Momentaufnahme
Charlestons nackten Füße ruhten auf den ausgelatschten Tretern von anno dazumal, als er an seinem zu gestapelten Schreibtisch über die vergangenen drei Jahre sinnierte. Seine Hornhaut an den Fersen war rissig, und sie schmerzten ihn vom vielen Laufen dieser Tage. Die Gedanken, wohin ihn diese Treter schon überall gebracht hatten, ließen ihn nicht mehr los, als ihm die Begebenheit in Höckershausen in den Sinn kam, bei der ihm die strebsame Gloriana die damals noch neuen Schuhkleider im Suff abgenommen hatte und wie er sie mit Säuferschläunis wieder zurückerlangt hatte.
Charleston liebte diese Treter, weil sie ihn auch in seiner dunklen Zeit nie verlassen und ihm zwar nicht immer einen rechten Weg aber immerhin überhaupt einen Weg gewiesen hatten.
Und heute, nach fast dreizehn Jahren ohne einen Tropfen, saß er zwischen zahlreichen unerledigten Papieren an seinem heimischen Arbeitsplatz.

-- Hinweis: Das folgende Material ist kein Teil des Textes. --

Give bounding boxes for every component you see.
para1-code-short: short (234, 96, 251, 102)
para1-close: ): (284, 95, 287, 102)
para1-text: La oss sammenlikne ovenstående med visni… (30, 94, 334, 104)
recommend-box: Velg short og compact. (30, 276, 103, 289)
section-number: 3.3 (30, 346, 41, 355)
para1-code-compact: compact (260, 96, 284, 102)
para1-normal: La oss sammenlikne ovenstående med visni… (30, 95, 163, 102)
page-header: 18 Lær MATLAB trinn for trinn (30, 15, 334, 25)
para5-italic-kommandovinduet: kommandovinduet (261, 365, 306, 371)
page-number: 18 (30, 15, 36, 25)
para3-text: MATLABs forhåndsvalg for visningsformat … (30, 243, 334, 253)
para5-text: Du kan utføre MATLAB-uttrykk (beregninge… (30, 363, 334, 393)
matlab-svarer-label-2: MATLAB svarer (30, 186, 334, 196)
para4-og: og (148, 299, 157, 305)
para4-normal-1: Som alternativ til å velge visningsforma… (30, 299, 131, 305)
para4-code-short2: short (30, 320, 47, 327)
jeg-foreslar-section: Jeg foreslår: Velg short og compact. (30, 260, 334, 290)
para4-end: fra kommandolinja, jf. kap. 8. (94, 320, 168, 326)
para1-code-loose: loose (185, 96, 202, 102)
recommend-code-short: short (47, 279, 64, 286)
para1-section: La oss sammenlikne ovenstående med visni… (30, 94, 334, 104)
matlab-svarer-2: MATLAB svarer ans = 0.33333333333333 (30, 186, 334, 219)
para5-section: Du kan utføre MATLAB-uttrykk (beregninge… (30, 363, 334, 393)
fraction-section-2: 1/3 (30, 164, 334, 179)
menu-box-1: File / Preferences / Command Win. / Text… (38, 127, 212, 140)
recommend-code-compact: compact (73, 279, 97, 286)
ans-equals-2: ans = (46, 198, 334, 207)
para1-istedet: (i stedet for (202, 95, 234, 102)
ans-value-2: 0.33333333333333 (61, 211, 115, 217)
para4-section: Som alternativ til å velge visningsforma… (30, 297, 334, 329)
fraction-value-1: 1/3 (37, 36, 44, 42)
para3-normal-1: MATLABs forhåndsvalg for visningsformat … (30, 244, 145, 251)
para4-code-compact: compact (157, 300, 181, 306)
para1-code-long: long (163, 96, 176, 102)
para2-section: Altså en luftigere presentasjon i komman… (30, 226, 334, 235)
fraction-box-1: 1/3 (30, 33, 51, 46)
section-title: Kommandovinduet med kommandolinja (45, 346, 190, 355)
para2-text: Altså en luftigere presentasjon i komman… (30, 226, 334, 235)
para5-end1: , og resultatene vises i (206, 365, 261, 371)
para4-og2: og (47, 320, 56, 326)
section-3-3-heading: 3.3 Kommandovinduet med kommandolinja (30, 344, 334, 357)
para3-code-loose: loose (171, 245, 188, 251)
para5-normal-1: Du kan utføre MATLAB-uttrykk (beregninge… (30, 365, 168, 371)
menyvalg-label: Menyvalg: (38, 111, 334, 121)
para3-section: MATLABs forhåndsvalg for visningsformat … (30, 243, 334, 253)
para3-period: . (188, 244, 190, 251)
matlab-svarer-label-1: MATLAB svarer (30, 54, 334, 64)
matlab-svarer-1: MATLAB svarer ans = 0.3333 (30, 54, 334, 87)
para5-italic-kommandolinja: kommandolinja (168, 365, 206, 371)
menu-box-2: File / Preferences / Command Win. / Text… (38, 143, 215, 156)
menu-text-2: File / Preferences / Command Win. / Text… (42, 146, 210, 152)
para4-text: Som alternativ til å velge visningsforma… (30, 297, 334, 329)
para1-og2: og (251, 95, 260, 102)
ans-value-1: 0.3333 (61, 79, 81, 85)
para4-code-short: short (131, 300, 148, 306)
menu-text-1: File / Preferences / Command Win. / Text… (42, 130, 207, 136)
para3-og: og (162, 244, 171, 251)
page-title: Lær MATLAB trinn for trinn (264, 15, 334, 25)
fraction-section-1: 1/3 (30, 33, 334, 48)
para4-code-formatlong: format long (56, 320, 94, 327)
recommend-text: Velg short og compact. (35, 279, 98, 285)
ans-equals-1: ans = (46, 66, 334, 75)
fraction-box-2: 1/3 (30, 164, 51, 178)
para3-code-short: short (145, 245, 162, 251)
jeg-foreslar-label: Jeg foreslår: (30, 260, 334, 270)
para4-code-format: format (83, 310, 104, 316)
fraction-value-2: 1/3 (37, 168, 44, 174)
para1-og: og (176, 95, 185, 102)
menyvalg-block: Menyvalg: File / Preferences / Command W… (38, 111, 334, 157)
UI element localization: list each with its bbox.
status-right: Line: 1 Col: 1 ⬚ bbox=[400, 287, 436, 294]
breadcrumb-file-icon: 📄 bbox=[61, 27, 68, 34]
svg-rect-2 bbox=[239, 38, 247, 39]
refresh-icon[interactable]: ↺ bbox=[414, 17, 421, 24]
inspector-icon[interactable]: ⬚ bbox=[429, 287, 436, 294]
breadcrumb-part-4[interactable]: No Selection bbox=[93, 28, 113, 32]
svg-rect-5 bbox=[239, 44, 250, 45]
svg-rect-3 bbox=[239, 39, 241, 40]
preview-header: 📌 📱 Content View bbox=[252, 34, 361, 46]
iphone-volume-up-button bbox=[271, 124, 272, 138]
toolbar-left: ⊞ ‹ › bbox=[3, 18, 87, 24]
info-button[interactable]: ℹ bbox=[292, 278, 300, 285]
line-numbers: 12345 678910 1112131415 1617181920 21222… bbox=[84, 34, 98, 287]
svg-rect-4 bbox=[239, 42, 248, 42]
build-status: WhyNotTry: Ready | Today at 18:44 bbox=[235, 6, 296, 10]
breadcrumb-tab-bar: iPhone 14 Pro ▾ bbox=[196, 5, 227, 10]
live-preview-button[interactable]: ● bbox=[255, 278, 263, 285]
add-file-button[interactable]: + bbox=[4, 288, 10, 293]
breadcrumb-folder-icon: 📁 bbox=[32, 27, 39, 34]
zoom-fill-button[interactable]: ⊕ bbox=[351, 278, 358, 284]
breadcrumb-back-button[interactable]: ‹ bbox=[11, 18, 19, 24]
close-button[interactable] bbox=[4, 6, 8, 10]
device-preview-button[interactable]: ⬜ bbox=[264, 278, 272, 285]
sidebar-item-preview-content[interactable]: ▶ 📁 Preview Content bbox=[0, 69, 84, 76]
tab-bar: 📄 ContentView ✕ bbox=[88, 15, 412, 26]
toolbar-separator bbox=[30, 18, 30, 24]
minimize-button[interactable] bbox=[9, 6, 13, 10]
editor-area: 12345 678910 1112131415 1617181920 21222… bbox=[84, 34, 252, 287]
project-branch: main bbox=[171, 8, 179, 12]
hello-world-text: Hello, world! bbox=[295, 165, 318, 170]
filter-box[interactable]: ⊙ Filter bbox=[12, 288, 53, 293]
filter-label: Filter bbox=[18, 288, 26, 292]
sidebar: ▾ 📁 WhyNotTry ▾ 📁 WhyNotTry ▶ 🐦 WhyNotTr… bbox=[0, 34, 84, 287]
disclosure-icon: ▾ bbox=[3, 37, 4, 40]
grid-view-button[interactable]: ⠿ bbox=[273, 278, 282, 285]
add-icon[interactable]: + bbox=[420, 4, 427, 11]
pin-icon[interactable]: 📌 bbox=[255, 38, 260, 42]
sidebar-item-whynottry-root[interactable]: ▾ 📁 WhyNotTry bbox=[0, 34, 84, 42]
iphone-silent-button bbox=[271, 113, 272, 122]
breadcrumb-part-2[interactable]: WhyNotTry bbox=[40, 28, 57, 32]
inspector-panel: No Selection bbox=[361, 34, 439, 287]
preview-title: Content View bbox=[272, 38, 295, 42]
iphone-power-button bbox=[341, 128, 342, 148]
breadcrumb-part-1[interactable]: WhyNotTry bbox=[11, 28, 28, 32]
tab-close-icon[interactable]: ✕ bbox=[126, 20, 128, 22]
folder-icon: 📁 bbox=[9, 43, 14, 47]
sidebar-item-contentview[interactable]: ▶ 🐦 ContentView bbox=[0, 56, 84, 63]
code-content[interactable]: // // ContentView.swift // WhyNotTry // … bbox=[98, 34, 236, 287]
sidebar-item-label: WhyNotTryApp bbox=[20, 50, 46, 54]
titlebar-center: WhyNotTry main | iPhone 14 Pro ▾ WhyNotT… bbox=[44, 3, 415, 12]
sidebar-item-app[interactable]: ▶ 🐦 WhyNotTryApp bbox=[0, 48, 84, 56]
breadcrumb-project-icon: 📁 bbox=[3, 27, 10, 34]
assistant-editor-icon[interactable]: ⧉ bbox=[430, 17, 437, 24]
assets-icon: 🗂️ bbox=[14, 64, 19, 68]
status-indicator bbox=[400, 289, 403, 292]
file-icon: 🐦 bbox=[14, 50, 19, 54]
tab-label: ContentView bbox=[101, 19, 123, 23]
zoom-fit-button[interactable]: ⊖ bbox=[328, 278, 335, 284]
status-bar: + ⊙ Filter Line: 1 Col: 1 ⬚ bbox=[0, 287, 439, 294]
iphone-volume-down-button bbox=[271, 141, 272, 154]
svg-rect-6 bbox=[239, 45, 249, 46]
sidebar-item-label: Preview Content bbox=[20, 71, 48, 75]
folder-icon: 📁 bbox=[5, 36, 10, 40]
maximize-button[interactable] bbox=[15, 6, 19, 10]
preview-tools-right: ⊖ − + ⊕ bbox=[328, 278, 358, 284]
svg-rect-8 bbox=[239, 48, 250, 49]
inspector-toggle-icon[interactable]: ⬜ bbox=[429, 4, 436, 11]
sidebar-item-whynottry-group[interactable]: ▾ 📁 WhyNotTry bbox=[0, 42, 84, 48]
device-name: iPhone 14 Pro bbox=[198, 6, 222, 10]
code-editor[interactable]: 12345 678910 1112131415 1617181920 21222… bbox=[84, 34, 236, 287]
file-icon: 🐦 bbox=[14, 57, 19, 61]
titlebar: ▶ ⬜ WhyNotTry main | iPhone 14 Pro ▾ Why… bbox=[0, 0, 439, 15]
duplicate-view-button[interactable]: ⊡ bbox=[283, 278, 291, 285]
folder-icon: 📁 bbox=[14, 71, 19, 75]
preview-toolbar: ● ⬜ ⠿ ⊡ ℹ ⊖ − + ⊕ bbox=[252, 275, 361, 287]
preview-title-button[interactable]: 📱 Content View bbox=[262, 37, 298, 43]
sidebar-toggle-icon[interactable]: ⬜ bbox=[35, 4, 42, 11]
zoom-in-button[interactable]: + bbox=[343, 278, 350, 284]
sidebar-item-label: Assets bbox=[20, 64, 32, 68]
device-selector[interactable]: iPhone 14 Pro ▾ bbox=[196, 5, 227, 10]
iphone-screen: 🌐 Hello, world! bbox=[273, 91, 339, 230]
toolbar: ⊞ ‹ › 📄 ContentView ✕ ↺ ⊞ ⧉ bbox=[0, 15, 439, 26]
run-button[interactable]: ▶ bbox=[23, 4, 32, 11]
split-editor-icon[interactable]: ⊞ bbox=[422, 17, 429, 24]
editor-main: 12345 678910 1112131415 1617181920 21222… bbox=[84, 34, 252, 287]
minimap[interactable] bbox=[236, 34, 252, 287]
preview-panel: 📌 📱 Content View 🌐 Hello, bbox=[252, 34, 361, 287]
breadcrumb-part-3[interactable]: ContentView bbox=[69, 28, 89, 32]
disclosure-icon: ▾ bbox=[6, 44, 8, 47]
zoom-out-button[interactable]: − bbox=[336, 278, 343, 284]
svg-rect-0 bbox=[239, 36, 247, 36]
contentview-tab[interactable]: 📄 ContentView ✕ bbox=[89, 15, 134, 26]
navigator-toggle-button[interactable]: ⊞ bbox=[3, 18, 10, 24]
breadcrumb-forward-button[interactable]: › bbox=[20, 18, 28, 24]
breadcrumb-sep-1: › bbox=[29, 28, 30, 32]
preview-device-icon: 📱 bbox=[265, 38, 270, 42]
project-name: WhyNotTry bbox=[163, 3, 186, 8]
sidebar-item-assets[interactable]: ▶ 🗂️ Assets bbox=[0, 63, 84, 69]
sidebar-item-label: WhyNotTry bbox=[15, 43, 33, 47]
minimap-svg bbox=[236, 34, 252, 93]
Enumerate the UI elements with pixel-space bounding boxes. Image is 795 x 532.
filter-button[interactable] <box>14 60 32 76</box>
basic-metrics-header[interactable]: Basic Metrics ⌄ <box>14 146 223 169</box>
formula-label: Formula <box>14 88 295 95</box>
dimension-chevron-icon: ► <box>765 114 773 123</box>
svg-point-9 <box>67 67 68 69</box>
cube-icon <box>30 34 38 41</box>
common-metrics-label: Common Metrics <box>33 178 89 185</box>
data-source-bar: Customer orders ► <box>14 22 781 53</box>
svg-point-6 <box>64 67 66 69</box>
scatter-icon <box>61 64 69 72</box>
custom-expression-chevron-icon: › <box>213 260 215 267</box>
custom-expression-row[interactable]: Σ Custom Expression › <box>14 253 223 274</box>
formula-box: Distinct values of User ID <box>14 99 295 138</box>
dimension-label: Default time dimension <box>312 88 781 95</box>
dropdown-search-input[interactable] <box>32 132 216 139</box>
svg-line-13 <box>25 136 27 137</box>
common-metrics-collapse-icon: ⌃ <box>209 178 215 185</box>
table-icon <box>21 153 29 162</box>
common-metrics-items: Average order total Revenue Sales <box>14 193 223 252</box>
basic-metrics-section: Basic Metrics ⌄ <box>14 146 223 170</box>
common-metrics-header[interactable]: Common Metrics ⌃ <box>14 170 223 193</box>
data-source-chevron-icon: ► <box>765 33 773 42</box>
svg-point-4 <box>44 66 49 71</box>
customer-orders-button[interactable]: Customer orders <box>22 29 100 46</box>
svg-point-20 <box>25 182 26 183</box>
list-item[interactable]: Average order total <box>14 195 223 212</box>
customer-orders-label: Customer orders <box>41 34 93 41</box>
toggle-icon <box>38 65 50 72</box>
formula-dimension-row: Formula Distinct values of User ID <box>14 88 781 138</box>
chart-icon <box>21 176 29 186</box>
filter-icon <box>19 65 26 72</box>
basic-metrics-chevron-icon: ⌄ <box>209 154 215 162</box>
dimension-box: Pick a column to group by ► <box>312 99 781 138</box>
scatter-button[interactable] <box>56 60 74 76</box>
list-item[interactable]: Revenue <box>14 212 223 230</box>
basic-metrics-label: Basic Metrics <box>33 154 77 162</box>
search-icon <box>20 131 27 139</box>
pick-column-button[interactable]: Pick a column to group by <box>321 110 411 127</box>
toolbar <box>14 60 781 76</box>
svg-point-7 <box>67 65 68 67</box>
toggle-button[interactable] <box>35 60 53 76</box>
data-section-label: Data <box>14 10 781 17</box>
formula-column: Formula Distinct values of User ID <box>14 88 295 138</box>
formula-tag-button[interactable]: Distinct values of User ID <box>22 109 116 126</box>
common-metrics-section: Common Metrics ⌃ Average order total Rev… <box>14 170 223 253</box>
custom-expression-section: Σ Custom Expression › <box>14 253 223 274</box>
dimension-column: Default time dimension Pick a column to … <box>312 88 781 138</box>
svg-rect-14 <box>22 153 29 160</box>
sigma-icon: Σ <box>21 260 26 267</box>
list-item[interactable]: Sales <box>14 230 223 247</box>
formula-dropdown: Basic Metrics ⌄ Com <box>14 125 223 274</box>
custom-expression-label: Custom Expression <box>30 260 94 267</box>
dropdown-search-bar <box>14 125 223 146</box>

Die Fersen schmerzten ihm, als er mit den nackten Füßen seine Treter unter dem Tisch über den Laminatfußboden schob, so als ob er Schlittschuh oder zumindest Gleitschuh laufen würde und dachte darüber nach, was nun, nach den letzten drei Jahren voller Schulabenteuer und sonstigem Leben, folgen würde.
Er spürte ein gewisses Vakuum in seinem erschöpften Körper und suchte innerlich das eine Ende seines roten Fadens, auf dass er ein Knäuel daraus aufwickeln könne, damit man später daraus auch eine Kleidung für was oder wen auch immer stricken würde.
Nicht er wollte die Stricknadeln in die Hand nehmen, aber er wollte die Orientierung und das handbreite Wasser unter seinem Kiel nicht verlieren. So sinnierte er an seinem Schreibtisch sitzend, und die Fersen taten ihm weh, bevor er sich erhob, um etwas zu tun.